South-East Asia Focus: The Killing Fields

The Killing Fields ‘Choeung Ek’

A sobering walk through the brutal Khmer Rouge history of Phnom Penh.

More than thirty years since the end of the horrific Khmer regime, no trip to the remarkable city of Phnom Penh is complete without a visit to one of the most terrible testaments to human brutality on earth; the killing fields.

Lying over an hour away from Phnom Penh itself, a city contrasting gracious colonial architecture and horrific Khmer history, Choeung Ek is a must on every tourists’ to-do list.  And until it has been checked off most people can feel its brooding presence on their itinerary.  The harrowing site is the final resting place for some of the 200,000 people who died at the hands of the Khmer Rouge, and comprises more than 120 mass graves containing their remains.

The sheer scale of the genocide that occurred here sets it apart from any other experience:  the horrors that happened here demand an awed respect, and there are very few places on earth where one can take a walk through the evidence of such a brutal bloody history.

During the period from 1975 to 1978 the Khmer Rouge executed more than 16,000 people at this, one of the largest burial grounds in Asia. That the carnage was so recent is hammered home by the rawness of the site, where visitors can still see bones in open graves, remnants of prisoners’ clothing and an eerie Buddhist monument filled with 5,000 skulls.

According to their policies, the Khmer Rouge systematically tortured and murdered men, women and children for a variety of crimes ranging from being university educated, to wearing glasses. Anyone who didn’t fit the template of Khmer culture, who was different in any way, was killed for their alleged crimes.
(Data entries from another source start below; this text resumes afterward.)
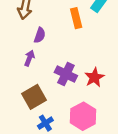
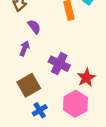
purple semicircle: (40, 35) -> (34, 27), turned -56
red star: (94, 77) -> (86, 78), moved

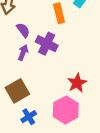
purple arrow: (24, 48) -> (23, 53), moved
purple cross: (59, 64) -> (47, 44), moved

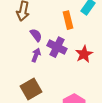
red star: (77, 83) -> (84, 54), moved

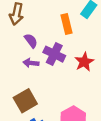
purple arrow: (36, 55) -> (31, 63), turned -104

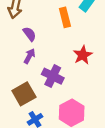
purple cross: (54, 54) -> (53, 76), moved
purple arrow: (31, 63) -> (29, 56), turned 112

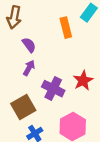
red star: (83, 55) -> (83, 81), moved

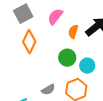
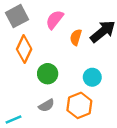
green circle: (67, 58) -> (48, 74), moved

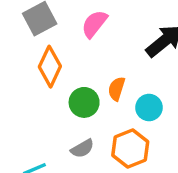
orange semicircle: (76, 37) -> (117, 89), moved

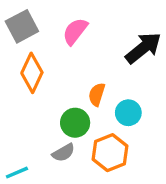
green circle: (84, 102) -> (75, 123), moved

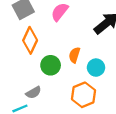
green circle: (75, 123) -> (51, 65), moved
gray semicircle: (63, 153) -> (34, 93), moved

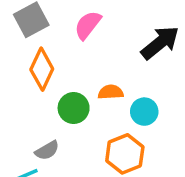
orange semicircle: (74, 55) -> (111, 92), turned 70

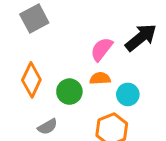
pink semicircle: (88, 25) -> (102, 49), moved
orange diamond: (42, 69) -> (31, 80), moved

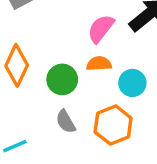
gray semicircle: (48, 127) -> (66, 122), moved, turned 90

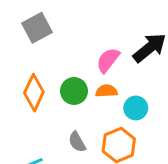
green circle: (62, 79) -> (74, 91), moved

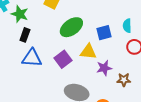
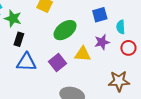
blue square: (104, 33) -> (100, 15), moved
purple star: (104, 68) -> (102, 42), moved
brown star: (124, 80) -> (119, 81), size x1.5

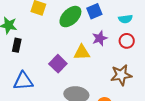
cyan semicircle: (121, 27) -> (125, 19), moved, turned -88
green ellipse: (65, 30) -> (70, 17), moved
blue triangle: (26, 62) -> (23, 81), moved

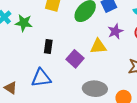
black rectangle: (17, 45) -> (48, 46), moved

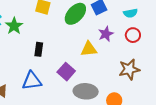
green star: (24, 23) -> (14, 26), turned 30
purple square: (75, 59) -> (66, 72), moved

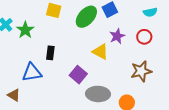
cyan semicircle: (130, 13) -> (150, 12), moved
yellow triangle: (89, 49) -> (100, 52), turned 36
blue triangle: (32, 81) -> (32, 73), moved

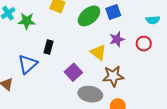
green star: (25, 30) -> (27, 21), turned 30
brown star: (141, 71) -> (113, 76), moved
blue triangle: (32, 73) -> (28, 64), turned -40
There is no escaping what happened here, and this is certainly no happy-go-lucky day trip, but it is a profound glimpse into the history of the Cambodian people and what they have endured. Taking the hot dusty journey out from the city, where fancy restaurants nowadays rub shoulders with high end hotels, visitors will see elements of simple Cambodian life and countryside. This makes arrival at the mass grave an even more sobering experience after seeing the families and descendents of those upon whom these atrocities were committed.

Choeung Ek is also, of course, an important source of income for locals in the area. The economy the site generates is evident from the outset, as ragged local children beg for change from the tourists who take their photos. Guides earning their living at the site are very often former prisoners of the Khmer regime, or survivors of the genocide.  Often their firsthand descriptions of the murder of their entire families are some of the most powerful vocal histories most visitors will encounter in their lives.

Everywhere in Cambodia, the legacy of Pol Pot’s evil regime can be seen in those missing limbs, or hideously disfigured by landmines, but the killing fields are one of the few opportunities to understand the scale of the loss of life, and to pay respect to the incredible sacrifice of a generation of Cambodian people.